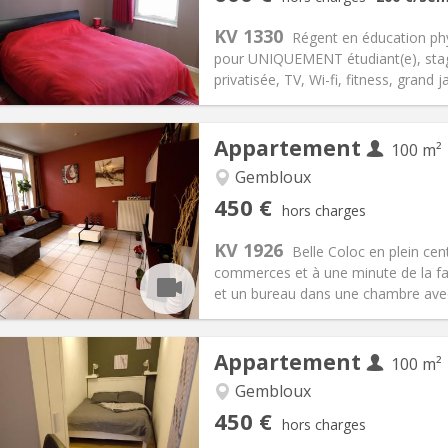
12 mois, 11 mois, 10 mois, 5-6
Superficie:
300 m
2
s:
0 €
Cuisine:
Commune
KV 1330
Régent en éducation phys
600 €
Salle de bain:
Privée
pour UNIQUEMENT étudiant(e), stagia
 Pratiques
Aménagement
privatisée, TV, Wi-fi, fitness, grand j
Appartement
100 m²
iation:
Sous conditions
Gembloux
Pièces privées:
1
450 €
hors charges
12 mois, 11 mois, 10 mois, 5-6
Superficie:
100 m
2
s:
150 €
Cuisine:
Commune
KV 1926
Belle Coloc en plein cen
450 €
Salle de bain:
Commune
commerces et à une minute de la fac
 Pratiques
Aménagement
et un bureau dans une chambre avec v
Appartement
100 m²
iation:
Sous conditions
Gembloux
Pièces privées:
1
450 €
hors charges
12 mois, 11 mois, 10 mois, 5-6
Superficie:
100 m
2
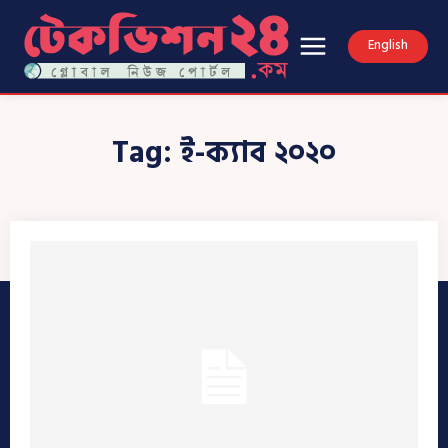
English
Tag:
ই-ক্যাব ২০২০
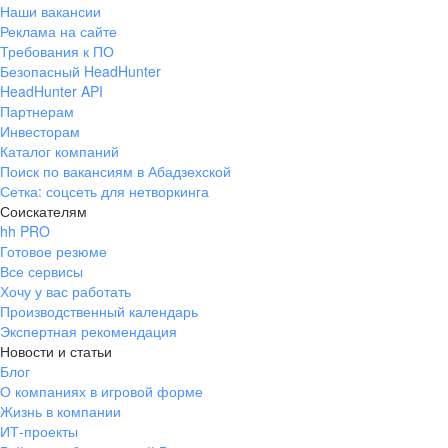
Наши вакансии
Реклама на сайте
Требования к ПО
Безопасный HeadHunter
HeadHunter API
Партнерам
Инвесторам
Каталог компаний
Поиск по вакансиям в Абадзехской
Сетка: соцсеть для нетворкинга
Соискателям
hh PRO
Готовое резюме
Все сервисы
Хочу у вас работать
Производственный календарь
Экспертная рекомендация
Новости и статьи
Блог
О компаниях в игровой форме
Жизнь в компании
ИТ-проекты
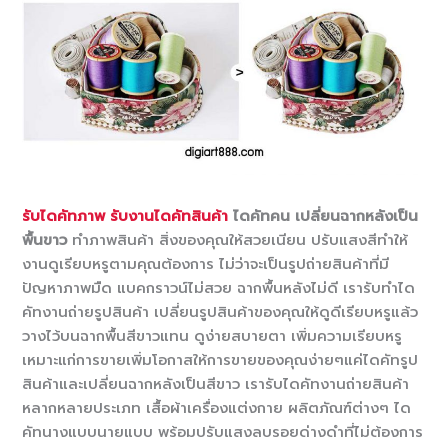
รับไดคัทภาพ
รับงานไดคัทสินค้า
ไดคัทคน เปลี่ยนฉากหลังเป็น
พื้นขาว
ทำภาพสินค้า สิ่งของคุณให้สวยเนียน ปรับแสงสีทำให้
งานดูเรียบหรูตามคุณต้องการ ไม่ว่าจะเป็นรูปถ่ายสินค้าที่มี
ปัญหาภาพมืด แบคกราวน์ไม่สวย ฉากพื้นหลังไม่ดี เรารับทำได
คัทงานถ่ายรูปสินค้า เปลี่ยนรูปสินค้าของคุณให้ดูดีเรียบหรูแล้ว
วางไว้บนฉากพื้นสีขาวแทน ดูง่ายสบายตา เพิ่มความเรียบหรู
เหมาะแก่การขายเพิ่มโอกาสให้การขายของคุณง่ายๆแค่ไดคัทรูป
สินค้าและเปลี่ยนฉากหลังเป็นสีขาว เรารับไดคัทงานถ่ายสินค้า
หลากหลายประเภท เสื้อผ้าเครื่องแต่งกาย ผลิตภัณฑ์ต่างๆ ได
คัทนางแบบนายแบบ พร้อมปรับแสงลบรอยด่างดำที่ไม่ต้องการ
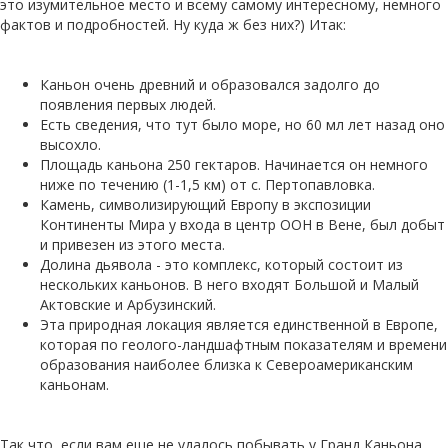
это изумительное место и всему самому интересному, немного
фактов и подробностей. Ну куда ж без них?) Итак:
Каньон очень древний и образовался задолго до
появления первых людей.
Есть сведения, что тут было море, но 60 мл лет назад оно
высохло.
Площадь каньона 250 гектаров. Начинается он немного
ниже по течению (1-1,5 км) от с. Пертопавловка.
Камень, символизирующий Европу в экспозиции
Континенты Мира у входа в центр ООН в Вене, был добыт
и привезен из этого места.
Долина дьявола - это комплекс, который состоит из
нескольких каньонов. В него входят Большой и Малый
Актовские и Арбузинский.
Эта природная локация является единственной в Европе,
которая по геолого-ландшафтным показателям и времени
образования наиболее близка к Североамериканским
каньонам.
Так что, если вам еще не удалось побывать у Гранд Каньона,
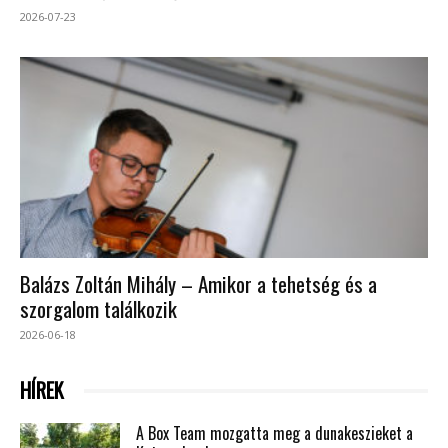
2026-07-23
Balázs Zoltán Mihály – Amikor a tehetség és a
szorgalom találkozik
2026-06-18
HÍREK
A Box Team mozgatta meg a dunakeszieket a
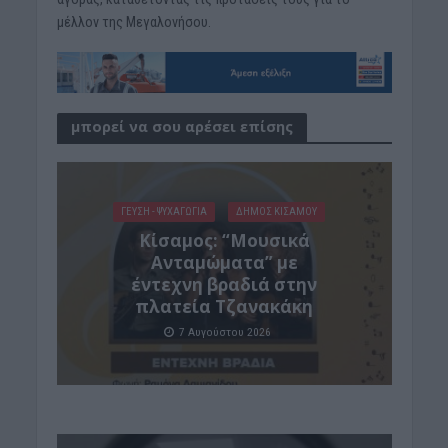
μέλλον της Μεγαλονήσου.
μπορεί να σου αρέσει επίσης
ΓΕΎΣΗ - ΨΥΧΑΓΩΓΊΑ
ΔΉΜΟΣ ΚΙΣΆΜΟΥ
Κίσαμος: “Μουσικά
Ανταμώματα” με
έντεχνη βραδιά στην
πλατεία Τζανακάκη
7 Αυγούστου 2026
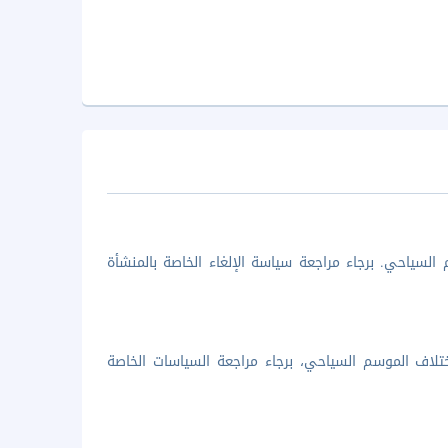
السياحي. برجاء مراجعة سياسة الإلغاء الخاصة بالمنشأة
تلاف الموسم السياحي، برجاء مراجعة السياسات الخاصة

= = =

(AIM OF THE TASK): Filter by the word "เราร": copy every line of the data that holds it.

(RESPONSE TO THE TASK):
ปัญหาภาพมืด แบคกราวน์ไม่สวย ฉากพื้นหลังไม่ดี เรารับทำได
สินค้าและเปลี่ยนฉากหลังเป็นสีขาว เรารับไดคัทงานถ่ายสินค้า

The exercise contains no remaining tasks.